Maybe it’s his own admission that relationships are complicated, but I exhale shakily.
“We didn’t talk for years. I didn’t even know if he remembered me. I mean, of course I knew he remembered thecase, but me? I figured I was just the girl who backed up his story. The girl who ruined her family in the process.”
“But you reached out,” he guesses.
I nod. “When the threats got more violent, I panicked. I didn’t know who else would understand. So, I approached him and at first, he didn’t want anything to do with me.”
“Survivor’s guilt,” Jackson says.
I jolt in surprise, angling my body toward him. I ignore the action on the ice. “Survivor’s guilt? What does that mean? Penn isn’t a survivor.”
“Sure he is,” Jackson says. “As are you. You both went through that entire hazing incident. You survived the ordeal, but you were traumatized by what happened and the way you were treated. You’re still being traumatized.”
“But guilt?” I press.
“You don’t come out of something like that without wondering a million times if you did the right thing, because by doing one action to benefit someone, there’s someone else who gets hurt.”
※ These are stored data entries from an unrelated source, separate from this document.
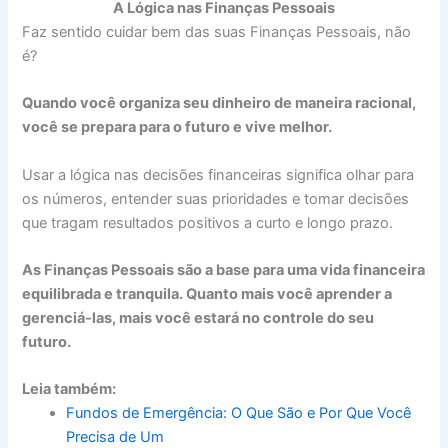
A Lógica nas Finanças Pessoais
Faz sentido cuidar bem das suas Finanças Pessoais, não
é?
Quando você organiza seu dinheiro de maneira racional,
você se prepara para o futuro e vive melhor.
Usar a lógica nas decisões financeiras significa olhar para
os números, entender suas prioridades e tomar decisões
que tragam resultados positivos a curto e longo prazo.
As Finanças Pessoais são a base para uma vida financeira
equilibrada e tranquila.
Quanto mais você aprender a
gerenciá-las, mais você estará no controle do seu
futuro.
Leia também:
Fundos de Emergência: O Que São e Por Que Você
Precisa de Um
I nod, understanding what Jackson’s saying. Penn was made to feel like he betrayed not just the few guys involved but the entire team. That’s the guilt he’s felt, even if he knows deep in his gut he did the right thing. But I don’t share that with Jackson. It has nothing to do with his duties to protect us and that’s Penn’s private story to share if he wants to.
“But still,” Jackson continues cheerily. “It’s cool that you two reconnected in a way that I’m betting neither of you were counting on.”
“A lot’s happened in a very short time,” I say as my eyes follow the on-ice action. It’s short-lived, as a TV time-out starts.
“You seem worried,” Jackson says, giving me another reassuring bump of his shoulder. “But I assure you, you andPenn are completely safe, and we’ll be by your side through to the end.”
I shoot Jackson a smile. “Of that, I am not worried.”
“But you are worried about something,” he presses.
“I’m terrified,” I admit with a mirthless laugh, my eyes drifting over to Penn who’s now on the bench, head bent close to Stone as he says something. “Of what happens when this ends. When the stalker is caught. What if it was just the adrenaline keeping us together?”
“You really think that’s all it is?”
“No,” I say instantly, then falter. “But I don’t know if he’s ready for more. Or if I am. And there’s so much mess between us.”
Jackson leans back, arms crossed loosely. “Can I tell you something about men like Penn?”
I nod.
“They don’t do casual. Not when it comes to things that matter. He’s not building a fortress of security around you, not calling out your enemies by name in a national interview, just for kicks. That man’s all in. Even if he hasn’t said the words yet.”
I blink hard against the sting behind my eyes.
Jackson pins me with a look that says he firmly believes what he’s about to say. “He’s scared too, Mila. But I’ve seen that look before—the one he gets when he watches you. That’s a man who doesn’t just want to protect you. That’s a man who’s already yours.”